What does "Relativistic" mean in Quantum Mechanical Terms? I was reading recently how the compatibility of quantum mechanics with special relativity was initially a problem for physicists and then Dirac succeeded in formulating a relativistic, quantum-mechanical theory through the Dirac equation.
From my understanding, the whole idea of relativity is to keep the speed of light or photons the same in all frames. But in in quantum mechanics, particles don't have a definite position except when measured-let alone velocity (which is it's derivative) so how is "speed of a photon" even defined quantum mechanically? 
How do we generalize relativistic definitions like speed to be compatible with quantum mechanical concepts?
How exactly did Dirac incorporate SR into his wave equation?
I read related Wikipedia articles but I couldn't understand much.
I am somewhat familiar with elementary concepts like the Lorentz-Transform, proper-time, the Schrodinger equation, etc. but as you might tell have no formal education in it so please be easy with the technicality while answering.     
 A: To put it concretely: In my course on QED, I can remember two conditions which were imposed due to relativity.


*

*The fields transform via a Lorentz transformation, and the Lagrangian should not change form under this Lorentz transformation.

*Since measurements cannot affect each other at spacelike separation, the commutator of two fields at equal times but different locations must be 0. This was in particular important for the photon field $A^\mu (t, x)$.


It was by imposing that his equation is Lorentz invariant (among other things) that Dirac was able to find his equation. This follows from imposing that the lagrangian is Lorentz invariant.
A: There is no full consensus about what relativistic means, but as a good start, we can take the criterion given by Tim Maudlin in his paper "Space-Time in the Quantum World":

[A] theory is compatible with Relativity if it can be formulated without ascribing to space-time any more of different intrinsic structure than the [...] relativistic metric.

This directly implies that the laws must be invariant under Lorentz transformations, there is no preferred frame as such and nothing can propagate faster than light. This is a good notion since it does not need things like "speed of a photon" that are, as you pointed out, a bit problematic.
A: This answer is meant to add to Luke's excellent concise answer, so please read his answer first.
In quantum mechanics, only measurements have the statistical distributions, the "uncertainties" and all the things that are (validly) bothering you. As you point out, this makes notions of measured spacetime co-ordinates problematic. 
But the underlying theory that lets one calculate these statistical distributions can be Lorentz-invariant. 
It is not emphasized enough, particularly in many lay expositions, that much, if not most of quantum mechanics is utterly deterministic. This deterministic part is concerned with the description and calculation of the evolution of a system's quantum state. Aside from some more modern mathematical techniques and notations, this part of quantum mechanics probably wouldn't look very alien or physically unreasonable to even Laplace himself (whom we can take as a canonical thinker from the philosophy of determinism). This quantum state evolution takes place on an abstract spacetime manifold just like classical physics. When  a quantum theory is said to be relativistic or Lorentz invariant, it is usually the deterministic quantum state space evolution that is being talked about. Note, in particular, that no measurement takes place in this part of the description, so there's no problem with a spacetime manifold parameterized by zero uncertainty spacetime co-ordinates.
We model measurements with special Hermitian operators and recipes for handling them called observables. Given a system's quantum state, these operators let us work out the statistical distributions of outcomes of the measurements we can make on a system with that quantum state. When people talk of quantum uncertainty, Heisenberg's principle and all the rest of it, they are speaking about the statistical distributions that come from these measurements. So, whilst Schrödinger's equation (the deterministic, unitarily evolving description) for the electron in a hydrogen atom is written in terms of zero uncertainty space and time co-ordinates (known as parameters to emphasize that they are not measurements), the outcome of a position measurement is uncertain and the position observable lets us calculate the statistical distribution of that outcome. 
A: 
How exactly did Dirac incorporate SR into his wave equation?

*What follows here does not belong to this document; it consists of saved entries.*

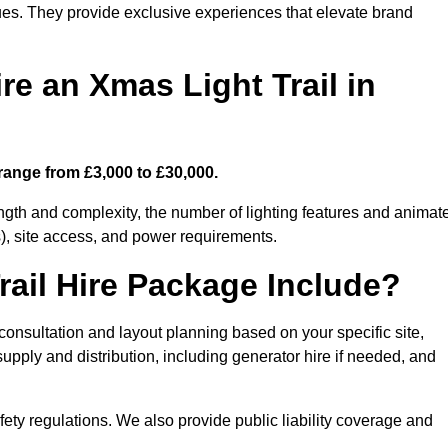
enues. They provide exclusive experiences that elevate brand
re an Xmas Light Trail in
 range from £3,000 to £30,000.
length and complexity, the number of lighting features and animat
), site access, and power requirements.
ail Hire Package Include?
n consultation and layout planning based on your specific site,
upply and distribution, including generator hire if needed, and
ety regulations. We also provide public liability coverage and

Relativity treats space and time on equal footing. Lorentz transformations ("boosts") "mix" space and time more or less analogously to the way a 3-dimensional rotations "mixes" the usual $(x,y,z)$ coordinates of space.
The Schrödinger equation describes non-relativistic quantum mechanical systems well, but is second-order in spatial derivatives and first-order in the temporal derivatives. In other words, space and time are not on equal footing.
Dirac, being a formal theorist, looked for an equation that would reproduce predictions (e.g., the energy levels of Hydrogen in the limit of slowly moving electrons) of the non-relativistic theory while treating space and time on equal footing. The equation which he discovered and now bears his name is a first-order differential equation in space and time. This "equal treatment of space and time" is the sense in which the Dirac equation incorporates special relativity.